___ Information given

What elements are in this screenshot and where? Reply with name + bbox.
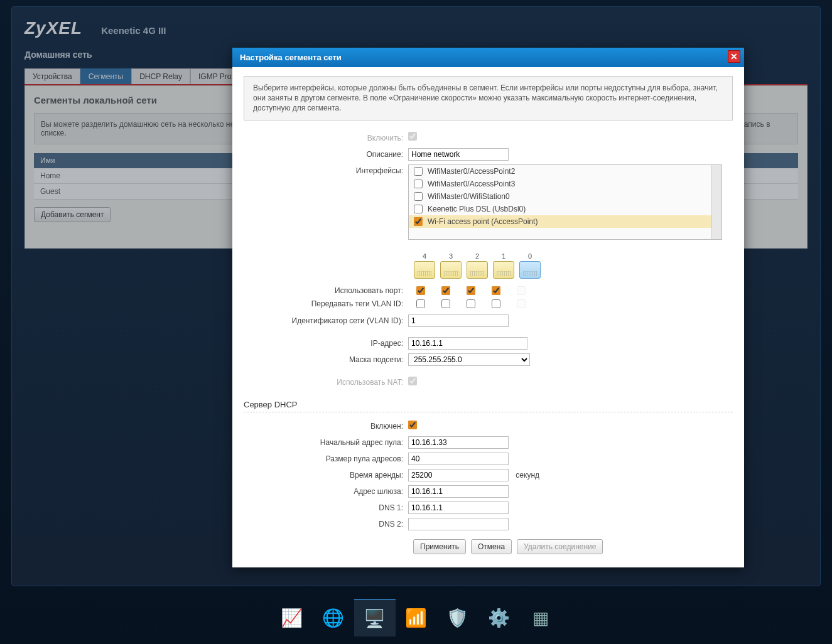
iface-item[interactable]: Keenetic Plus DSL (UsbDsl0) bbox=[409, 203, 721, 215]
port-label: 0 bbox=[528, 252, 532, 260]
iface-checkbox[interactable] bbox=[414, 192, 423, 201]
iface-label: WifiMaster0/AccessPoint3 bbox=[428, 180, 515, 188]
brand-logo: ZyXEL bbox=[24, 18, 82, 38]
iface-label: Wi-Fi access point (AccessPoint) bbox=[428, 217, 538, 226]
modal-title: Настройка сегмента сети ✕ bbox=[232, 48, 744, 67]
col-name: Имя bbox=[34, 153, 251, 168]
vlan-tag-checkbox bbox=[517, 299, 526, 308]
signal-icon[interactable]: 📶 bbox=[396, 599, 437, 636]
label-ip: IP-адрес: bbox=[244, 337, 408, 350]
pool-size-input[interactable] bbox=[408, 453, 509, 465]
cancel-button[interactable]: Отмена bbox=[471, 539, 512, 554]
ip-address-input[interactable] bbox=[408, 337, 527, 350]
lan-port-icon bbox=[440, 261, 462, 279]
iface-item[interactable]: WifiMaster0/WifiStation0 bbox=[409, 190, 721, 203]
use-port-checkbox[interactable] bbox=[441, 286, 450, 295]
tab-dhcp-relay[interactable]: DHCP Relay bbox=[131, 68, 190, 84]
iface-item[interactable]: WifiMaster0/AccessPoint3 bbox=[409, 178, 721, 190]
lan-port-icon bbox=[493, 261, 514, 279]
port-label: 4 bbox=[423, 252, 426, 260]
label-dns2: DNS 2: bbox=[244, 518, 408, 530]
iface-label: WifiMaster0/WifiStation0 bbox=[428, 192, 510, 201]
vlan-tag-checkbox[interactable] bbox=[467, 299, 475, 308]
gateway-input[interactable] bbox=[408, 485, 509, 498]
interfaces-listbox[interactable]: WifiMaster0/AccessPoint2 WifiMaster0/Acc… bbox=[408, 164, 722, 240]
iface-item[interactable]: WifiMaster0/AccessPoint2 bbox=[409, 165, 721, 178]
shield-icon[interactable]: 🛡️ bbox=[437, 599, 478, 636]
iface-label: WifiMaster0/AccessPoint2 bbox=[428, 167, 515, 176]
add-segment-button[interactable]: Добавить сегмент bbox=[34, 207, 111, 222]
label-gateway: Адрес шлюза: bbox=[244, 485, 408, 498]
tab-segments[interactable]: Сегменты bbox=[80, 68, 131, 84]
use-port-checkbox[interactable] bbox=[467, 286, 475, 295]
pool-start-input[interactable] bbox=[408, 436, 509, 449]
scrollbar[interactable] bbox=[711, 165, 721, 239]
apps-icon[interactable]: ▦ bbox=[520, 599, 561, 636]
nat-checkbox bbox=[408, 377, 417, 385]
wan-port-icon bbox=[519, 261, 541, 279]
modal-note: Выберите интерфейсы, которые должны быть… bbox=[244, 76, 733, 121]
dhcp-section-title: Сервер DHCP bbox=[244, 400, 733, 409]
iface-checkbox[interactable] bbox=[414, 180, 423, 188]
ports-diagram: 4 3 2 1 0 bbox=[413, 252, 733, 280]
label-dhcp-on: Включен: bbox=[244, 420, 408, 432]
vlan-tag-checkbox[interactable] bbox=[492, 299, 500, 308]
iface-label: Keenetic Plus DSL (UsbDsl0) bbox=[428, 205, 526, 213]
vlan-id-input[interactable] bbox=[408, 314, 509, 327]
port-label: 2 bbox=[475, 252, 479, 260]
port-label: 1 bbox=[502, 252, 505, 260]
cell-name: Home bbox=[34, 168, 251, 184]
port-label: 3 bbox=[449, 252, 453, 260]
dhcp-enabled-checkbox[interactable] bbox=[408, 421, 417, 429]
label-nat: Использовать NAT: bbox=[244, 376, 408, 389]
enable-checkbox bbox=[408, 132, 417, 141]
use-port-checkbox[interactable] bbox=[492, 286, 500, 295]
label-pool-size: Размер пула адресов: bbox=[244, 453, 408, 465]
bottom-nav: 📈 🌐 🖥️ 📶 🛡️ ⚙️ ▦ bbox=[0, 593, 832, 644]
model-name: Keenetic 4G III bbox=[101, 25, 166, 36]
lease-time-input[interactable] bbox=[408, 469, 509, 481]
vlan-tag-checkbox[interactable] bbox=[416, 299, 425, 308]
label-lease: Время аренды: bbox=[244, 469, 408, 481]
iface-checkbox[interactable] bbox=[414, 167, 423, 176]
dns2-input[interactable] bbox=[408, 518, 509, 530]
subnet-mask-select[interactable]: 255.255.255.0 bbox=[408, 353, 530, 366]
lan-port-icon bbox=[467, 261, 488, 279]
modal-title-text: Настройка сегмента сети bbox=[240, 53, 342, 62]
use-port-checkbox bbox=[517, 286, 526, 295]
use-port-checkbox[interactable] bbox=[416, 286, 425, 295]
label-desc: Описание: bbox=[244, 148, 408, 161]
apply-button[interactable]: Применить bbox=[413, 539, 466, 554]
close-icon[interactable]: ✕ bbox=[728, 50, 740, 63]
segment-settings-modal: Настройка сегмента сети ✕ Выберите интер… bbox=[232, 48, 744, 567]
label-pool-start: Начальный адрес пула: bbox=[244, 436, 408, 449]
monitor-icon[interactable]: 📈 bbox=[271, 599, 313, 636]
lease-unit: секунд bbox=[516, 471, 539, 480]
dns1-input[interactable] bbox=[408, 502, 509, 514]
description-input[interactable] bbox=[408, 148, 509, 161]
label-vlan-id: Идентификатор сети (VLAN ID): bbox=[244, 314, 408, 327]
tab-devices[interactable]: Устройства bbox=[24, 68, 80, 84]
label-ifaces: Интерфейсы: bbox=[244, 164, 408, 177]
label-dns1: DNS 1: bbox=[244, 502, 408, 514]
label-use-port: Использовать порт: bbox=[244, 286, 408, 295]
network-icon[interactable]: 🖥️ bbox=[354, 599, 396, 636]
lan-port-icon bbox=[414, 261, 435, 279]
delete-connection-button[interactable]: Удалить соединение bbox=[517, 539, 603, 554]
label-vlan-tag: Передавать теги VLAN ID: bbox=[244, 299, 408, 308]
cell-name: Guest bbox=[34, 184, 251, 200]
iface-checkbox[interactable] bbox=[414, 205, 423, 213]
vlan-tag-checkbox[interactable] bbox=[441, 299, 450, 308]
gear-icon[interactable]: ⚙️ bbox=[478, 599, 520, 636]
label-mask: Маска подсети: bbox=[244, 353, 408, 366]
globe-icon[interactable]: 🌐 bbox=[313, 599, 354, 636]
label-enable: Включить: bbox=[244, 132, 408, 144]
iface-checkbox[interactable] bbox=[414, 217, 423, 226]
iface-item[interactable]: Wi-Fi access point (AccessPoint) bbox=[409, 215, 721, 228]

______

Go through the entries above and pull out each line with "modal" in it.

→ **Exercise response**:
modal-title: Настройка сегмента сети ✕ bbox=[232, 48, 744, 67]
modal-note: Выберите интерфейсы, которые должны быть… bbox=[244, 76, 733, 121]
modal-title-text: Настройка сегмента сети bbox=[240, 53, 342, 62]
segment-settings-modal: Настройка сегмента сети ✕ Выберите интер… bbox=[232, 48, 744, 567]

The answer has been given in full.